[Spambayes] Results of playing with CDB

Mon, 16 Sep 2002 19:30:05 -0400

[Neale Pickett]
> A jargon-free mailbox or two seems a good proving ground for whether or
> not an all-users classifier is feasable.

I'm afraid the only way to test whether an all-users classifier is usable is
to run tests on an all-users classifier.  When we have enough testers *here*
set up with reasonably trained classifiers on their own mail, we could
combine them into one classifier (classifier merge code hasn't been written
yet but is an easy task), then everyone can run their tests again with the
combined classifier.  That would give us good clues.

>> Now if you've got one user who sucked for a minister-by-mail
>> scam, training a classifier to view this as ham is going to let
>> similar scams through to all your users.

> That's exactly what it was, someone forwarded to me a message certifying
> them as a minister.  My classifier database scores it as ham (p=0.00) on
> the following words:
>
>         '$33.90': 0.01;

LOL!

>         'california,': 0.01;
>         'california!': 0.01;
>         "minister's": 0.01;
>         'divinity': 0.01;
>         'church,': 0.01;
>         'funerals,': 0.01;
>         'ministers),': 0.01;
>         'ministers).': 0.01;
>         're-ordained.': 0.01;
>         'wedding': 0.01;
>         'hardbound': 0.01;
>         'deliveries': 0.01;
>         'ordained': 0.01;
>         'pass,': 0.01;
>         'processed,': 0.01
>
> Of course, that's because I *trained* it on this message (among others).
> But what's interesting is that two of the big tip-offs from SpamHam1.pik
> ("ordained": 0.99, "funerals,": 0.99) show up as strong ham indicators
> in my database.

They likely appeared only in the message you trained it on, telling the
system it was ham.  In the very much larger spam collection I trained the
.pik file on, they appear in several spams -- but remember that you didn't
train using my spam collection.

> Doesn't 0.01 mean it's never been seen as spam?

Either that, or that it's been seen substantially more often in ham than in
spam.  Intuitively, at least 100x more often, but that's not the real truth
because of the distorting effects of HAMBIAS.

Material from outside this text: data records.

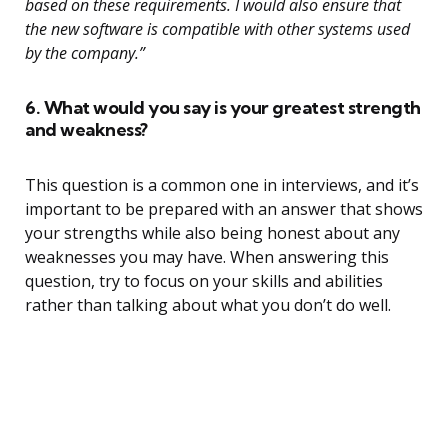
based on these requirements. I would also ensure that
the new software is compatible with other systems used
by the company.”
6. What would you say is your greatest strength
and weakness?
This question is a common one in interviews, and it’s
important to be prepared with an answer that shows
your strengths while also being honest about any
weaknesses you may have. When answering this
question, try to focus on your skills and abilities
rather than talking about what you don’t do well.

> I know it's not a lot of words, but I wonder if this is evidence that
> the character of people's spam is just as individual as the character of
> their ham.  That would point toward spammers doing more targetting than
> I thought they were.

I expect it's evidence that minister-by-email spams are relatively rare,
that I picked some up because my spam corpus is relatively large, and that
you didn't pick some up because yours is relatively small.  A classifier
knows nothing about the world apart from what it's been trained on, of
course.